My dad grew up north of New York City on a farm, was a determined hard worker and a devout Yankees fan. He never attended many games in his life, maybe a little intimidated by the Bronx traffic, or was always too busy working two jobs to make ends meet. I grew up loving the Yankees because of him and was fortunate enough as a kid to go to a few games on trips with friends. In 1998 I was a young 20 something, just starting a career, moving into a new apartment, and thought I was living the dream. At this point I was more worried about watching the Yankee game under the “neon moon” than I was watching them in my parents living room. I had become friends with a successful guy named Dave through volunteer work we both did, and Dave’s company had Yankee season tickets to die for. He was a generous guy and had given me tickets before, and tickets four rows behind first base made me think I was really living the dream. Dave called me early one morning and told me he had two tickets available for game two of the World Series and I immediately answered yes, I want them. He said wait, unfortunately for the World Series seats, you have to pay for them, which of course I agreed to, even though at the time they were probably a half a weeks paycheck. I didn’t care, it didn’t matter, all day I was nervously excited to tell my dad I was taking him to the World Series. It was an unexpected gesture for my dad, I think he thought I would take a friend, but I knew inside the only person I wanted to be there with was him.

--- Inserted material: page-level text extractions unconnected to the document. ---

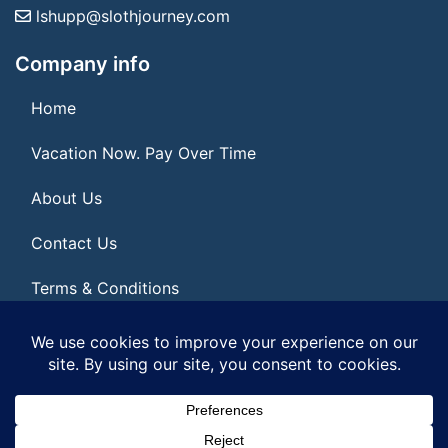
lshupp@slothjourney.com
Company info
Home
Vacation Now. Pay Over Time
About Us
Contact Us
Terms & Conditions
Privacy Policy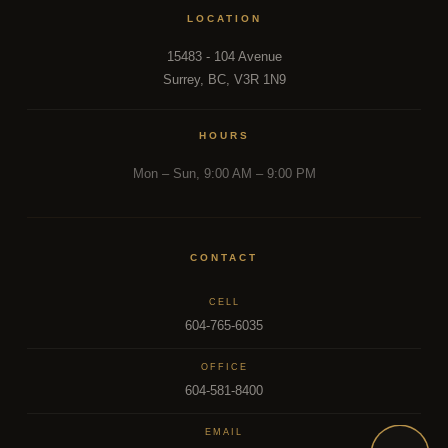
LOCATION
15483 - 104 Avenue
Surrey, BC, V3R 1N9
HOURS
Mon – Sun, 9:00 AM – 9:00 PM
CONTACT
CELL
604-765-6035
OFFICE
604-581-8400
EMAIL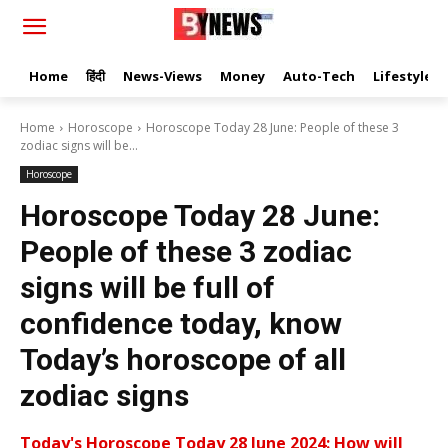
Home
हिंदी
News-Views
Money
Auto-Tech
Lifestyle
Home
Horoscope
Horoscope Today 28 June: People of these 3
zodiac signs will be...
Horoscope
Horoscope Today 28 June:
People of these 3 zodiac
signs will be full of
confidence today, know
Today’s horoscope of all
zodiac signs
Today's Horoscope Today 28 June 2024: How will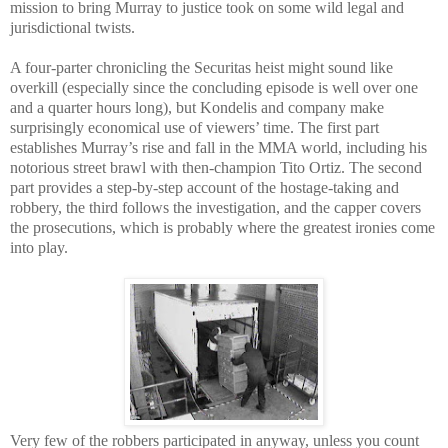
mission to bring Murray to justice took on some wild legal and
jurisdictional twists.
A four-parter chronicling the Securitas heist might sound like
overkill (especially since the concluding episode is well over one
and a quarter hours long), but Kondelis and company make
surprisingly economical use of viewers’ time. The first part
establishes Murray’s rise and fall in the MMA world, including his
notorious street brawl with then-champion Tito Ortiz. The second
part provides a step-by-step account of the hostage-taking and
robbery, the third follows the investigation, and the capper covers
the prosecutions, which is probably where the greatest ironies come
into play.
Very few of the robbers participated in anyway, unless you count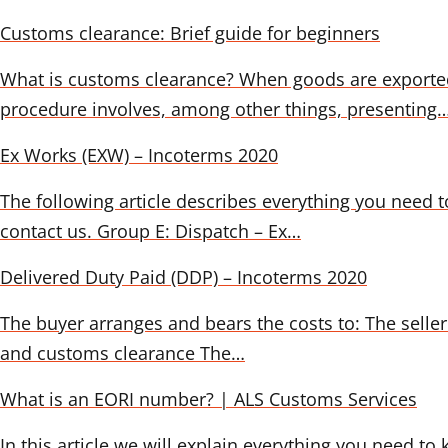
Customs clearance: Brief guide for beginners
What is customs clearance? When goods are exported
procedure involves, among other things, presenting
Ex Works (EXW) – Incoterms 2020
The following article describes everything you need t
contact us. Group E: Dispatch – Ex…
Delivered Duty Paid (DDP) – Incoterms 2020
The buyer arranges and bears the costs to: The seller 
and customs clearance The…
What is an EORI number? | ALS Customs Services
In this article we will explain everything you need to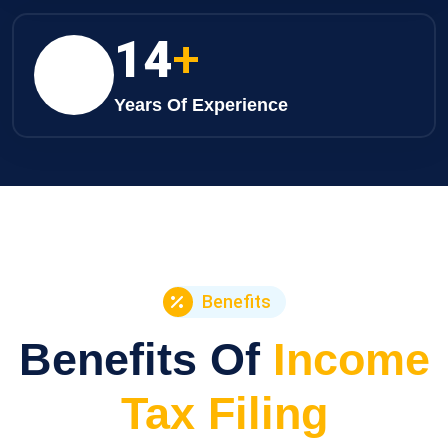
21
+
Years Of Experience
Benefits
Benefits Of
Income
Tax Filing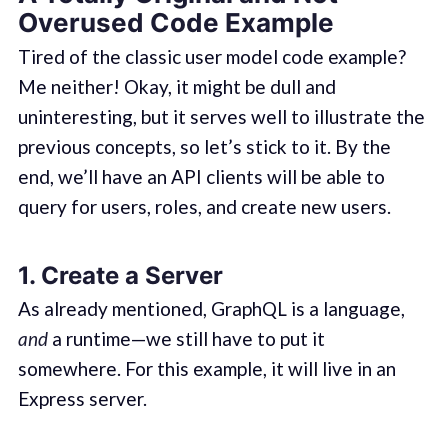
Overused Code Example
Tired of the classic user model code example?
Me neither! Okay, it might be dull and
uninteresting, but it serves well to illustrate the
previous concepts, so let’s stick to it. By the
end, we’ll have an API clients will be able to
query for users, roles, and create new users.
1. Create a Server
As already mentioned, GraphQL is a language,
and
a runtime—we still have to put it
somewhere. For this example, it will live in an
Express server.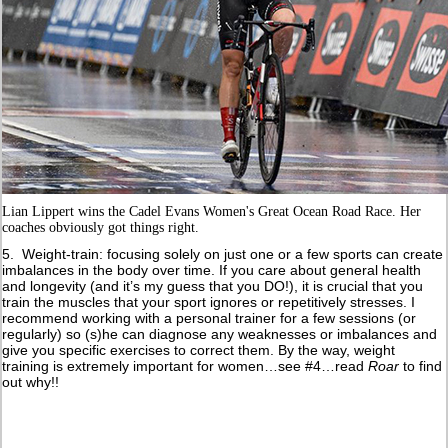
Lian Lippert wins the Cadel Evans Women's Great Ocean Road Race. Her
coaches obviously got things right.
5. Weight-train: focusing solely on just one or a few sports can create
imbalances in the body over time. If you care about general health
and longevity (and it’s my guess that you DO!), it is crucial that you
train the muscles that your sport ignores or repetitively stresses. I
recommend working with a personal trainer for a few sessions (or
regularly) so (s)he can diagnose any weaknesses or imbalances and
give you specific exercises to correct them. By the way, weight
training is extremely important for women…see #4…read
Roar
to find
out why!!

The ride into the Bronx was spent on me trying to avoid the topic of how much money I spent on the tickets. My dad was understandably worried about my young hard partying ways and my freedom with throwing around money I really didn’t have. It didn’t matter to me, for a reason I wouldn’t know until later, this was a night I wanted with him. We arrived and parked on River Street which I had done before, and I think he was a little impressed I knew my way around and I wasn’t his little boy anymore. We went in plenty early to take in the sights and sounds of the World Series. Walking down to field level was a dream, the usher just kept going down closer and closer to the field, I knew my father had never gotten this close, and I eagerly watched his reaction.
Everything is better for a World Series game, the tickets are more colorful, the stadium lights are brighter, and the grass IS greener. Yankee Stadium is a special place, but it was even more special when we saw the World Series logo painted behind home plate. We sat down early, four rows behind first base, and a waiter took our drink order. My father bought us two beers, the first two we had ever shared together. We watched in amazement as Derek Jeter and Tino Martinez had a pre game catch right in front of us, my father commented on how much bigger the players seemed in person than on television. The Yankees took the field against the San Diego Padres, seeking their 24th World Series Championship, on a beautiful night in New York City that would not let us down.
Orlando Hernandez started for the Yankees that night and I was more content on seeing my father watch the Yankees win than I was on my own enjoyment of the game. His eyes were as wide as a child’s on Christmas morning, as he clung onto every pitch. The Yankees came out slugging and were up 7-0 by the end of the third inning, making a great night even more magical. We watched as Bernie Williams and Jorge Posada homered and got to see what would be the swan song of Scott Brosius’s career. The Yankees were great that night, but the beauty of an Autumn night in the Bronx was better. October 18, 1998 the New York Yankees would beat the San Diego Padres 9-3 and would go on to sweep the Series and win their 24th World Series.
My father and I drove home like many other nights, getting lost trying to get out of stadium traffic, yelling at each other about which way to go, but the memory would live on forever. My father passed away a couple of years later, still a young man, and we never got the chance to go to another Yankee game together. I would never change that night for anything and I realized why I needed to be there with him, I started to realize that it was our field of dreams, it was our World Series.